• **Exercise objective**: Repeat every line of the data exactly; the pictures stay out.

******

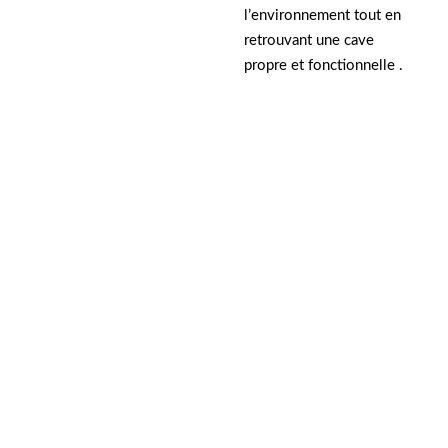
l’environnement tout en
retrouvant une cave
propre et fonctionnelle .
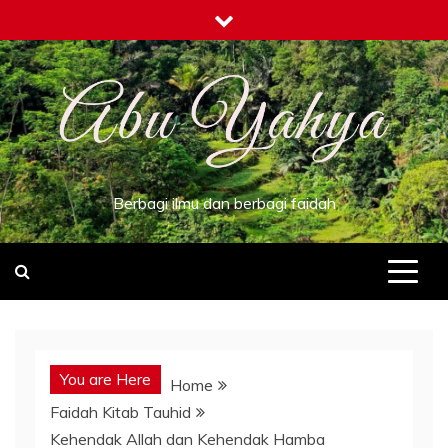
Skip
to
content
Berbagi ilmu dan berbagi faidah
You are Here
Home
Faidah Kitab Tauhid
Kehendak Allah dan Kehendak Hamba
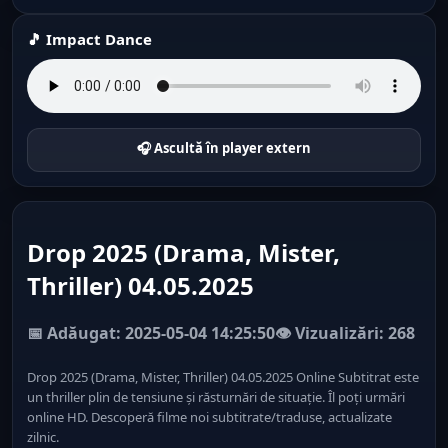
🎵 Impact Dance
🎧 Ascultă în player extern
Drop 2025 (Drama, Mister,
Thriller) 04.05.2025
📅 Adăugat: 2025-05-04 14:25:50
👁️ Vizualizări: 268
Drop 2025 (Drama, Mister, Thriller) 04.05.2025 Online Subtitrat este
un thriller plin de tensiune și răsturnări de situație. Îl poți urmări
online HD. Descoperă filme noi subtitrate/traduse, actualizate
zilnic.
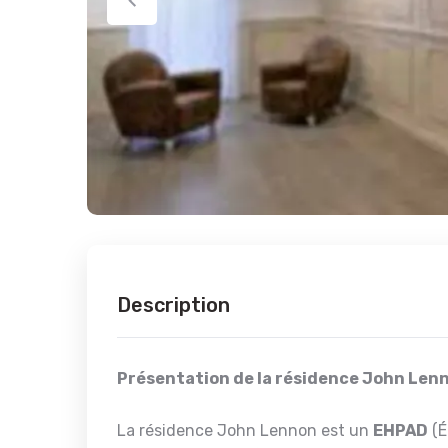
Description
Présentation de la résidence John Len
La résidence John Lennon est un
EHPAD
(É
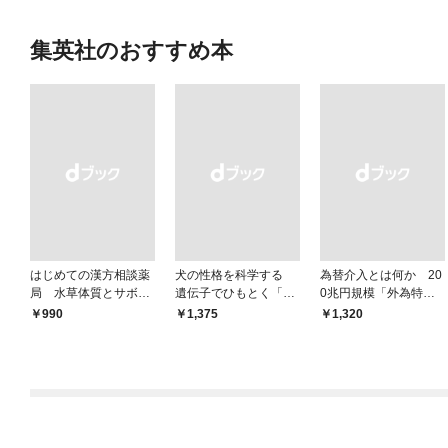
集英社のおすすめ本
はじめての漢方相談薬
犬の性格を科学する
為替介入とは何か 20
局 水草体質とサボテ
遺伝子でひもとく「最
0兆円規模「外為特
ン体質
良の友」の進化
会」が生まれた謎
￥990
￥1,375
￥1,320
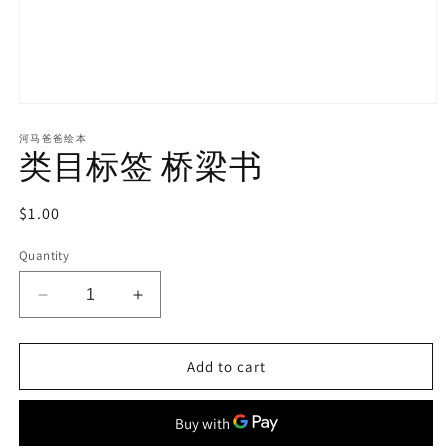
河马爸爸绘本
类目标签 桥梁书
Regular
$1.00
price
Quantity
Decrease
Increase
quantity
quantity
for
for
Add to cart
类
类
目
目
标
标
签
签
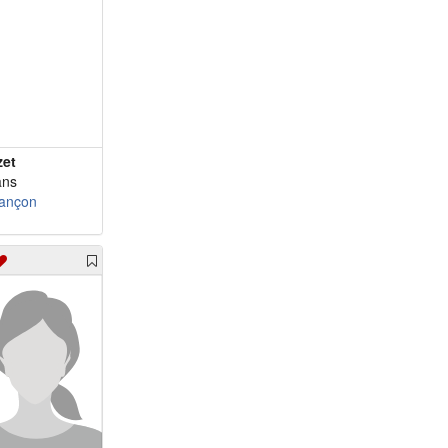
zet
ans
ançon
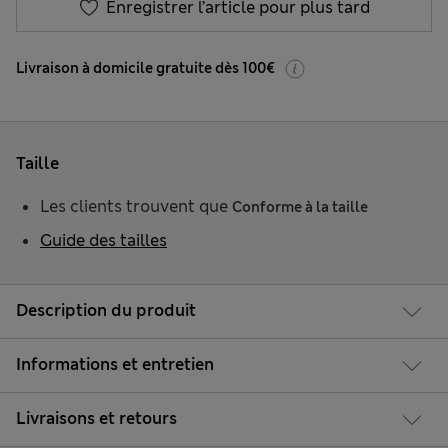
Enregistrer l’article pour plus tard
Livraison à domicile gratuite dès 100€
Taille
Les clients trouvent que
Conforme à la taille
Guide des tailles
Description du produit
Informations et entretien
Livraisons et retours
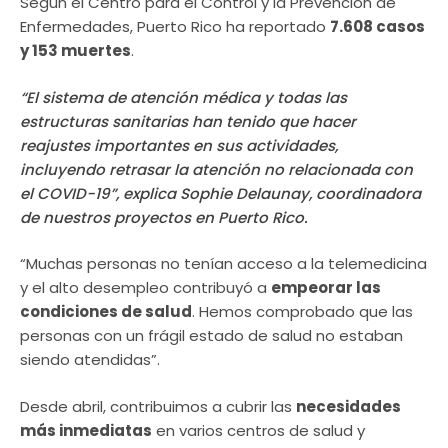
Según el Centro para el Control y la Prevención de
Enfermedades, Puerto Rico ha reportado
7.608 casos
y 153 muertes
.
“El sistema de atención médica y todas las
estructuras sanitarias han tenido que hacer
reajustes importantes en sus actividades,
incluyendo retrasar la atención no relacionada con
el COVID-19”, explica Sophie Delaunay, coordinadora
de nuestros proyectos en Puerto Rico.
“Muchas personas no tenían acceso a la telemedicina
y el alto desempleo contribuyó a
empeorar las
condiciones de salud
. Hemos comprobado que las
personas con un frágil estado de salud no estaban
siendo atendidas”.
Desde abril, contribuimos a cubrir las
necesidades
más inmediatas
en varios centros de salud y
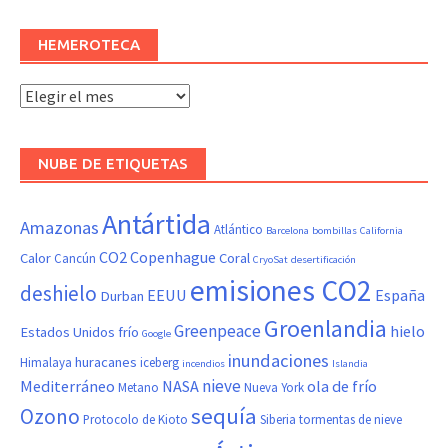
HEMEROTECA
Hemeroteca
NUBE DE ETIQUETAS
Antártida
Amazonas
Atlántico
Barcelona
bombillas
California
CO2
Copenhague
Calor
Coral
Cancún
CryoSat
desertificación
emisiones CO2
deshielo
EEUU
España
Durban
Groenlandia
Greenpeace
hielo
Estados Unidos
frío
Google
inundaciones
huracanes
Himalaya
iceberg
incendios
Islandia
nieve
Mediterráneo
NASA
ola de frío
Metano
Nueva York
sequía
Ozono
Protocolo de Kioto
Siberia
tormentas de nieve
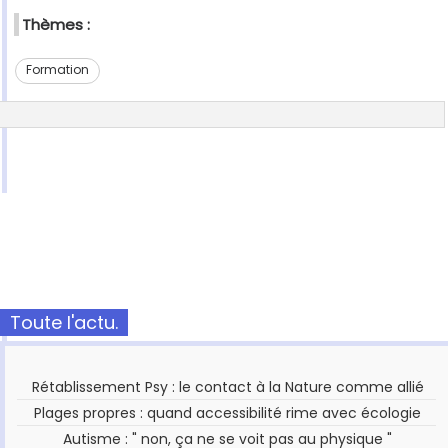
Thèmes :
Formation
Toute l'actu.
Rétablissement Psy : le contact à la Nature comme allié
Plages propres : quand accessibilité rime avec écologie
Autisme : " non, ça ne se voit pas au physique "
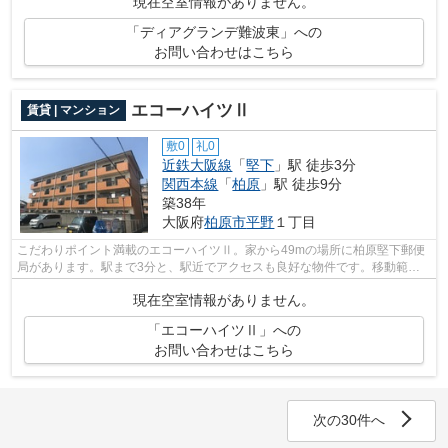
現在空室情報がありません。
「ディアグランデ難波東」への
お問い合わせはこちら
エコーハイツⅡ
賃貸 | マンション
敷0
礼0
近鉄大阪線
「
堅下
」駅 徒歩3分
関西本線
「
柏原
」駅 徒歩9分
築38年
大阪府
柏原市
平野
１丁目
こだわりポイント満載のエコーハイツⅡ。家から49mの場所に柏原堅下郵便
局があります。駅まで3分と、駅近でアクセスも良好な物件です。移動範囲
が広がる2駅利用可能な物件です。柏原市...
現在空室情報がありません。
「エコーハイツⅡ」への
お問い合わせはこちら
次の30件へ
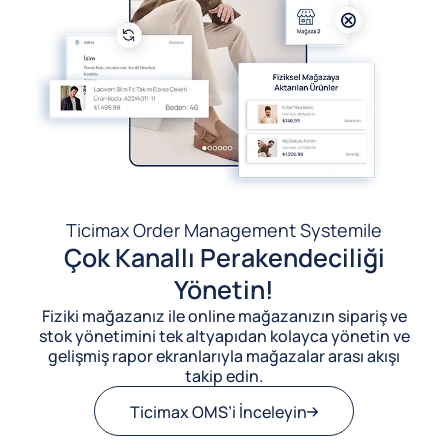
Ticimax Order Management System
ile
Çok Kanallı Perakendeciliği
Yönetin!
Fiziki mağazanız ile online mağazanızın sipariş ve
stok yönetimini tek altyapıdan kolayca yönetin ve
gelişmiş rapor ekranlarıyla mağazalar arası akışı
takip edin.
Ticimax OMS’i İnceleyin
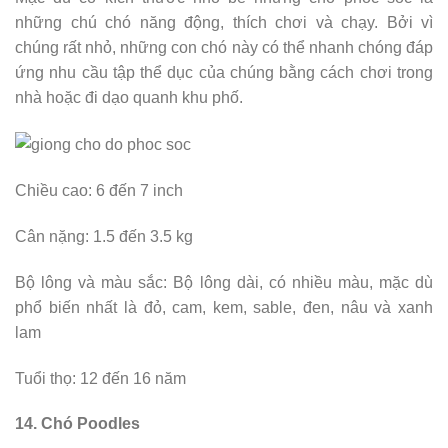
những chú chó năng động, thích chơi và chạy. Bởi vì
chúng rất nhỏ, những con chó này có thể nhanh chóng đáp
ứng nhu cầu tập thể dục của chúng bằng cách chơi trong
nhà hoặc đi dạo quanh khu phố.
Chiều cao: 6 đến 7 inch
Cân nặng: 1.5 đến 3.5 kg
Bộ lông và màu sắc: Bộ lông dài, có nhiều màu, mặc dù
phổ biến nhất là đỏ, cam, kem, sable, đen, nâu và xanh
lam
Tuổi thọ: 12 đến 16 năm
14. Chó Poodles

******

• **Reply to the exercise**:
l’environnement tout en
retrouvant une cave
propre et fonctionnelle .
Skip
to
content
Berbagi ilmu dan berbagi faidah
You are Here
Home
Faidah Kitab Tauhid
Kehendak Allah dan Kehendak Hamba
🎵 Impact Dance
🎧 Ascultă în player extern
Drop 2025 (Drama, Mister,
Thriller) 04.05.2025
📅 Adăugat: 2025-05-04 14:25:50
👁️ Vizualizări: 268
Drop 2025 (Drama, Mister, Thriller) 04.05.2025 Online Subtitrat este
un thriller plin de tensiune și răsturnări de situație. Îl poți urmări
online HD. Descoperă filme noi subtitrate/traduse, actualizate
zilnic.
Description
Présentation de la résidence John Len
La résidence John Lennon est un
EHPAD
(É
集英社のおすすめ本
はじめての漢方相談薬
犬の性格を科学する
為替介入とは何か 20
局 水草体質とサボテ
遺伝子でひもとく「最
0兆円規模「外為特
ン体質
良の友」の進化
会」が生まれた謎
￥990
￥1,375
￥1,320
河马爸爸绘本
类目标签 桥梁书
Regular
$1.00
price
Quantity
Decrease
Increase
quantity
quantity
for
for
Add to cart
类
类
目
目
标
标
签
签
zet
ans
ançon
Enregistrer l’article pour plus tard
Livraison à domicile gratuite dès 100€
Taille
Les clients trouvent que
Conforme à la taille
Guide des tailles
Description du produit
Informations et entretien
Livraisons et retours
Según el Centro para el Control y la Prevención de
Enfermedades, Puerto Rico ha reportado
7.608 casos
y 153 muertes
.
“El sistema de atención médica y todas las
estructuras sanitarias han tenido que hacer
reajustes importantes en sus actividades,
incluyendo retrasar la atención no relacionada con
el COVID-19”, explica Sophie Delaunay, coordinadora
de nuestros proyectos en Puerto Rico.
“Muchas personas no tenían acceso a la telemedicina
y el alto desempleo contribuyó a
empeorar las
condiciones de salud
. Hemos comprobado que las
personas con un frágil estado de salud no estaban
siendo atendidas”.
Desde abril, contribuimos a cubrir las
necesidades
más inmediatas
en varios centros de salud y
HEMEROTECA
Hemeroteca
NUBE DE ETIQUETAS
Antártida
Amazonas
Atlántico
Barcelona
bombillas
California
CO2
Copenhague
Calor
Coral
Cancún
CryoSat
desertificación
emisiones CO2
deshielo
EEUU
España
Durban
Groenlandia
Greenpeace
hielo
Estados Unidos
frío
Google
inundaciones
huracanes
Himalaya
iceberg
incendios
Islandia
nieve
Mediterráneo
NASA
ola de frío
Metano
Nueva York
sequía
Ozono
Protocolo de Kioto
Siberia
tormentas de nieve
Thèmes :
Formation
Toute l'actu.
Rétablissement Psy : le contact à la Nature comme allié
Plages propres : quand accessibilité rime avec écologie
Autisme : " non, ça ne se voit pas au physique "
現在空室情報がありません。
「ディアグランデ難波東」への
お問い合わせはこちら
エコーハイツⅡ
賃貸 | マンション
敷0
礼0
近鉄大阪線
「
堅下
」駅 徒歩3分
関西本線
「
柏原
」駅 徒歩9分
築38年
大阪府
柏原市
平野
１丁目
こだわりポイント満載のエコーハイツⅡ。家から49mの場所に柏原堅下郵便
局があります。駅まで3分と、駅近でアクセスも良好な物件です。移動範囲
が広がる2駅利用可能な物件です。柏原市...
現在空室情報がありません。
「エコーハイツⅡ」への
お問い合わせはこちら
次の30件へ
Ticimax Order Management System
ile
Çok Kanallı Perakendeciliği
Yönetin!
Fiziki mağazanız ile online mağazanızın sipariş ve
stok yönetimini tek altyapıdan kolayca yönetin ve
gelişmiş rapor ekranlarıyla mağazalar arası akışı
takip edin.
Ticimax OMS’i İnceleyin
những chú chó năng động, thích chơi và chạy. Bởi vì
chúng rất nhỏ, những con chó này có thể nhanh chóng đáp
ứng nhu cầu tập thể dục của chúng bằng cách chơi trong
nhà hoặc đi dạo quanh khu phố.
Chiều cao: 6 đến 7 inch
Cân nặng: 1.5 đến 3.5 kg
Bộ lông và màu sắc: Bộ lông dài, có nhiều màu, mặc dù
phổ biến nhất là đỏ, cam, kem, sable, đen, nâu và xanh
lam
Tuổi thọ: 12 đến 16 năm
14. Chó Poodles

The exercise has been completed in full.